Ketua Perhimpunan mandiri Kusta (PerMaTa), Al Kadri, mengungkap bahwa mindset masyarakat masih terpengaruh cerita masa lalu. Akibatnya, terus memicu diskriminasi terhadap orang yang mengalami kusta (OYPMK). Sehingga orang malu untuk melapor maupun mencari pengobatan, sehingga terjadi deformitas yang seharusnya bisa dicegah.
“Mindset yang harus diubah, jangan sampai stigma buruk itu membuat mereka malu mengakui dan malu melapor sehingga terjadinya deformitas,” tegas Al Kadri, 28 Agustus 2024 dalam acara yang digelar di Kantor PerMaTa YDTI.
Menurutnya, stigma tersebut tidak hanya merugikan secara fisik, tetapi juga memperparah kondisi psikologis OYPMK. Ia juga menyoroti kebiasaan di masyarakat, khususnya di Sulawesi, yang masih sering menggunakan kusta sebagai bahan sumpah serapah. “Saya berharap kepada kalian untuk jangan menggunakan kusta sebagai bahan sumpah, ini harus dihilangkan,” ujarnya.

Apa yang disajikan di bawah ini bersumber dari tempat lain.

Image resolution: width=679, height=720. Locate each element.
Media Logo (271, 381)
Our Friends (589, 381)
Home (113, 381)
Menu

Al Kadri juga mengaitkan stigma dengan kunjungan Miss Supranational Indonesia 2024, Harastha Haifa Zahra, atau Miss Tata, ke Sulawesi Selatan. Menurutnya, kunjungan tersebut tidak hanya menjadi ajang seremonial, tetapi juga membuka ruang diskusi yang lebih luas mengenai isu kusta.

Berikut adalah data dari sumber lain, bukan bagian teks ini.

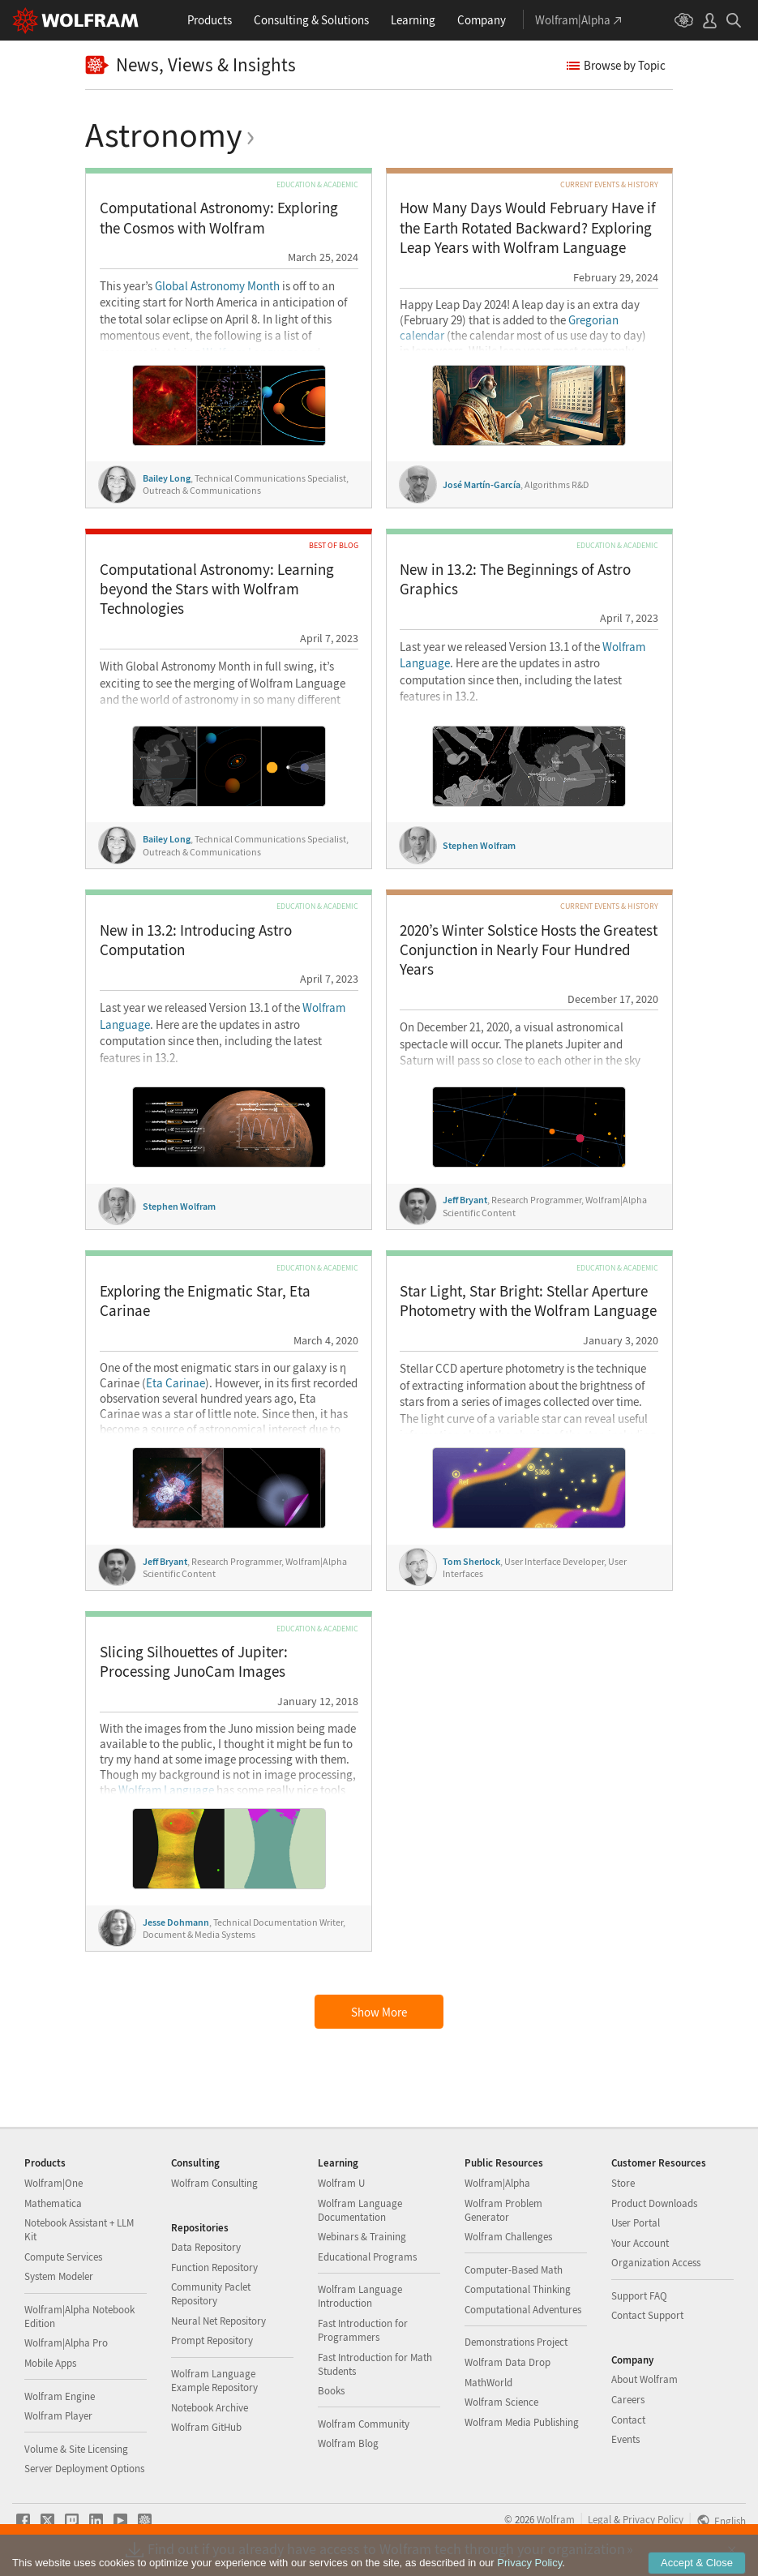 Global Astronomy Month (217, 286)
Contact (628, 2420)
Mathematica (53, 2203)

Kehadiran Miss Tata didukung oleh Sasakawa Health Foundation (SHF). Hal ini diharapkan dapat mengubah persepsi masyarakat terhadap kusta, mengingat pengaruh dan perhatian yang dihasilkan dari keterlibatan publik figur.
“Harapan saya, adanya Miss Supranational bisa menyadarkan masyarakat, karena ini tentu menyedot perhatian,” tutur Al Kadri. Lanjutnya, masyarakat dapat lebih terbuka untuk mempelajari dan memahami isu ini, sehingga stigma yang selama ini melekat dapat perlahan-lahan terhapuskan
Dalam diskusi yang diadakan di akhir kunjungan, Miss Tata berinteraksi langsung dengan OYPMK, berbagi pengalaman, dan mendiskusikan tantangan yang mereka hadapi. Diskusi ini menjadi ajang penting bagi para OYPMK untuk menyuarakan kebutuhan dan harapan mereka, sekaligus memberikan masukan mengenai langkah-langkah yang dapat diambil untuk mengubah pandangan negatif yang masih ada di masyarakat.

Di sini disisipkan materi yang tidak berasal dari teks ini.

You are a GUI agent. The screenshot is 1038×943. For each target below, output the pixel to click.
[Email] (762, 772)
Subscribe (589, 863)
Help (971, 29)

Melalui kegiatan ini, diharapkan ada perubahan nyata dalam cara masyarakat memandang kusta. Dari yang sebelumnya penuh dengan stigma dan prasangka, menjadi lebih inklusif dan mendukung OYPMK untuk mendapatkan perawatan yang mereka butuhkan tanpa rasa malu atau takut akan diskriminasi.
Dengan adanya kolaborasi antara tokoh publik seperti Miss Tata dan organisasi seperti PerMaTa YDTI, diharapkan edukasi mengenai kusta bisa lebih efektif menyentuh masyarakat luas, sehingga pada akhirnya, stigma yang membelenggu dapat benar-benar dihapuskan.